A recent study by MIT and McKinsey has found that artificial intelligence (AI) is providing faster returns for manufacturers and operations than in previous years. However, the report also highlights a growing divide between companies effectively using AI and those struggling to keep pace.
The launch of OpenAI’s ChatGPT in late 2022 brought widespread attention to generative AI. Since then, businesses have sought to tap into what analysts estimate as $2.6 to $4.4 trillion in potential value from AI applications.

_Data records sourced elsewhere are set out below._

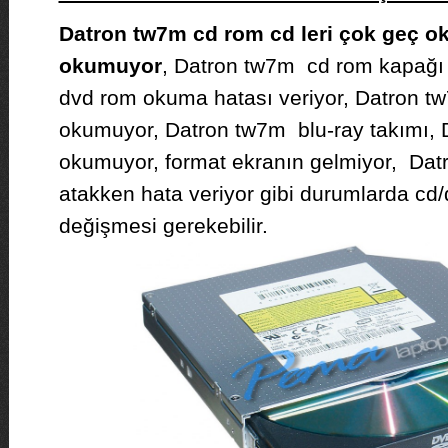
Datron tw7m cd rom cd leri çok geç o
okumuyor
, Datron tw7m cd rom kapağı 
dvd rom okuma hatası veriyor, Datron t
okumuyor, Datron tw7m blu-ray takımı, 
okumuyor, format ekranın gelmiyor, Da
atakken hata veriyor gibi durumlarda c
değişmesi gerekebilir.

AI use cases in manufacturing go beyond customer-facing chatbots. Companies are leveraging the technology to improve back-office functions and streamline operations. For example, a global pharmaceutical company implemented a generative AI tool to review supplier invoices. This system read invoice details from PDFs with 95% accuracy, identified over $10 million in lost value within four weeks, and flagged recurring costs not covered by contracts, allowing for better negotiations.
Despite these successes, many companies face challenges integrating AI into their processes or scaling its use across departments. The study examined more than 100 companies and included interviews with 15 organizations. It identified four main factors that distinguish leading AI adopters: executive support, strong partnerships with vendors and experts, cross-team collaboration, and investment in reliable data systems.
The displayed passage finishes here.